L’analisi retrospettiva, svolta in una singola struttura, ha paragonato le caratteristiche cliniche e patologiche dei tumori della mammella diagnosticati tra maggio e luglio 2020, dopo l’interruzione degli screening per due mesi, con quelli diagnosticati nello stesso trimestre del 2019, quando si svolgevano normalmente gli screening mammografici.

Gli autori hanno scoperto che l’interruzione di 2 mesi dello screening mammografico ha causato una notevole diminuzione del 10,4% delle diagnosi di tumore del seno in situ ma un aumento dell’11,2% delle diagnosi con linfonodi positivi e del 10,3% di quelle di malattia allo stadio III.

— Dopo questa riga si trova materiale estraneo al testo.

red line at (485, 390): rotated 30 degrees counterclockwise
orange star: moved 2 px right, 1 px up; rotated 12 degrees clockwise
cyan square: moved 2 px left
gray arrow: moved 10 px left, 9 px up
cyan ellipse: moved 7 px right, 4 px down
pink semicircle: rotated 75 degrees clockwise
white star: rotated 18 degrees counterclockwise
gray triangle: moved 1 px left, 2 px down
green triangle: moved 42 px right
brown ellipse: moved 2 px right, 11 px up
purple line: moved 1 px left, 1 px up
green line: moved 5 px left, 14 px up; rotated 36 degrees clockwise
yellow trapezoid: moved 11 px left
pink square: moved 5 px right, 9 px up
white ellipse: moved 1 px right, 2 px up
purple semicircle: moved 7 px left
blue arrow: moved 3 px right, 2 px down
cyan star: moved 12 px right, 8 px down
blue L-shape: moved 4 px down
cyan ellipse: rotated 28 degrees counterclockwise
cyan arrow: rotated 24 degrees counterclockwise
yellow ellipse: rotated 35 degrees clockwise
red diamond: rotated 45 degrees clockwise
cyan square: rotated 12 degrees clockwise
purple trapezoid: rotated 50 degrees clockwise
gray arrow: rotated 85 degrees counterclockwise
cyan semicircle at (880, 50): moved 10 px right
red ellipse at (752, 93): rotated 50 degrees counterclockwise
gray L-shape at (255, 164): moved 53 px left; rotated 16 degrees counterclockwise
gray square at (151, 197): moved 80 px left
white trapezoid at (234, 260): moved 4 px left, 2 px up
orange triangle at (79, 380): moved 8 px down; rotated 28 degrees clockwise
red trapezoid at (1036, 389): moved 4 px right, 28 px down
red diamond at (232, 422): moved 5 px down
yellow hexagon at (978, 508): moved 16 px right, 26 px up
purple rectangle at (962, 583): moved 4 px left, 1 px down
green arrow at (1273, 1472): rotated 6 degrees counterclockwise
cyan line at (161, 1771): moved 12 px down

L’interruzione degli screening ha impattato particolarmente sul sottogruppo di pazienti con tumore della mammella ad alto tasso di proliferazione. Tra queste pazienti, il tasso di carcinomi con linfonodi positivi è aumentato del 18,5% e quello in stadio III dell’11,4%. Nel sottogruppo di pazienti con tassi di proliferazione bassi, è stato osservato un aumento del 9,3% dei tumori di stadio III, anche se le neoplasie con linfonodi positivi sono rimaste stabili.

Gli autori hanno evidenziato che, nonostante l’interruzione degli screening, le procedure per stabilire una diagnosi definitiva e incominciare i trattamenti sono state portate avanti senza ritardi. E ritengono che il rinvio delle procedure di screening dovuto al COVID-19 sia stato prudente all’inizio della pandemia. Tuttavia, la diffusione, la durata e i picchi futuri di COVID-19 non sono prevedibili. Gli autori sottolineano che ignorare per troppo tempo malattie potenzialmente pericolose come il tumore della mammella può trasformare una crisi di salute pubblica in un’altra.

Il commento di Saverio Cinieri, Presidente eletto AIOM

Questo studio conferma i timori già sottolineati dall’Associazione Italiana di Oncologia Medica (AIOM) nei documenti con cui la società scientifica ha chiesto più volte la ripresa immediata degli screening anti cancro su tutto il territorio. Già nel luglio 2020, in una riunione presso il Ministero della Salute, in qualità di delegato AIOM, ho chiesto al Ministro Roberto Speranza, insieme alle Associazioni dei pazienti, che tutti gli screening non venissero ulteriormente procrastinati. Non era infatti prevedibile l’outcome sui pazienti che sarebbe derivato dalla loro interruzione. Gli screening sono stati riavviati a macchia di leopardo fra la prima e la seconda ondata del virus, ma quest’ultima ha di nuovo ostacolato il loro proseguimento. Al mancato completo riavvio dei programmi di prevenzione secondaria si somma la diffidenza dei cittadini, causata della paura del contagio. Molte donne invitate a eseguire i controlli, infatti, hanno preferito rinviare lo screening perché spaventate dall’eventualità di dover accedere alle strutture sanitarie. Lo studio evidenzia come, in seguito all’interruzione degli screening, vi sia stato un incremento delle diagnosi di carcinoma della mammella con linfonodi positivi e di tumori in stadio localmente avanzato. La pandemia terminerà nei prossimi mesi, invece il cancro non si arresta.

L’Osservatorio Nazionale Screening ha evidenziato che, nei primi nove mesi del 2020, in Italia sono stati eseguiti oltre due milioni (2.118.973) di esami di screening in meno rispetto allo stesso periodo del 2019. Ritardi che si stanno accumulando e che si traducono in una netta riduzione non solo delle nuove diagnosi di tumore della mammella (2.793 in meno) e del colon-retto (1.168 in meno), ma anche delle lesioni che possono essere una spia di quest’ultima neoplasia (oltre 6.600 adenomi avanzati del colon-retto non individuati) o del cancro della cervice uterina (2.383 lesioni CIN 2 o più gravi non diagnosticate). Se la situazione si prolunga, diventa concreto il rischio di un maggior numero di diagnosi di cancro in fase avanzata, con conseguente peggioramento della prognosi.

Per evitare l’incremento di casi di tumore localmente avanzato o metastatico, è importante che non solo gli screening ma anche gli interventi chirurgici non subiscano più interruzioni.